■ **EXERCISE DESCRIPTION**
Below this line is a set of entries; quote exactly the lines from the line that contains "global regulatory oversight, testing" to the line that contains "crews of the Lion Air 737.", both lines included.

■ **DATA SUPPLIED**
______________________________

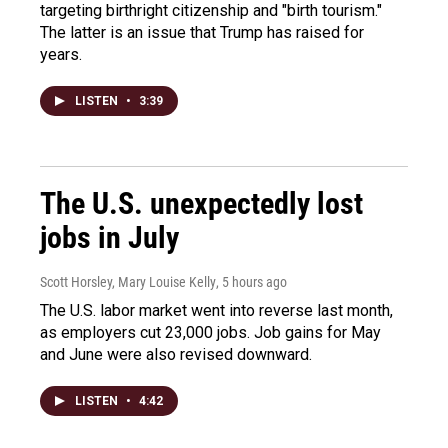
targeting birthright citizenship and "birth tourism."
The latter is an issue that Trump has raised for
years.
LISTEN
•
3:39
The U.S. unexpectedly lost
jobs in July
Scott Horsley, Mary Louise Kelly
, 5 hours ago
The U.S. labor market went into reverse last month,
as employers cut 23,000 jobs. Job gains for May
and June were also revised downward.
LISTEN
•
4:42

______________________________

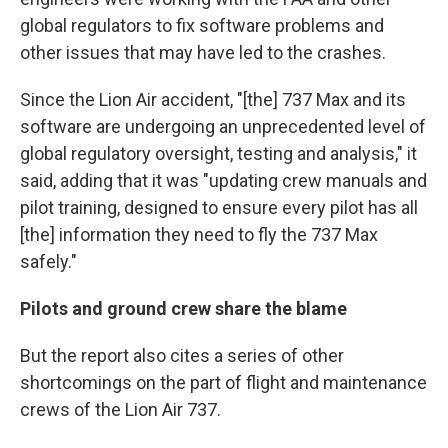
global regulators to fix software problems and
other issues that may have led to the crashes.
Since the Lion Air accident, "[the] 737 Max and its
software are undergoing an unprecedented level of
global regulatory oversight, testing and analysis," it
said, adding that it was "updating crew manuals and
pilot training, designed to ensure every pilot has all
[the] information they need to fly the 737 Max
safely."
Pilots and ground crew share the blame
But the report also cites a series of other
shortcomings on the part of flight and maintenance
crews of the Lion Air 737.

______________________________

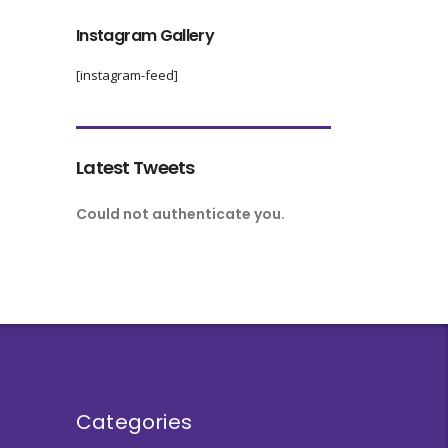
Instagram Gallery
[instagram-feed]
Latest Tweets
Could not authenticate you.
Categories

______________________________

■ **RESPONSE BELOW**
global regulatory oversight, testing and analysis," it
said, adding that it was "updating crew manuals and
pilot training, designed to ensure every pilot has all
[the] information they need to fly the 737 Max
safely."
Pilots and ground crew share the blame
But the report also cites a series of other
shortcomings on the part of flight and maintenance
crews of the Lion Air 737.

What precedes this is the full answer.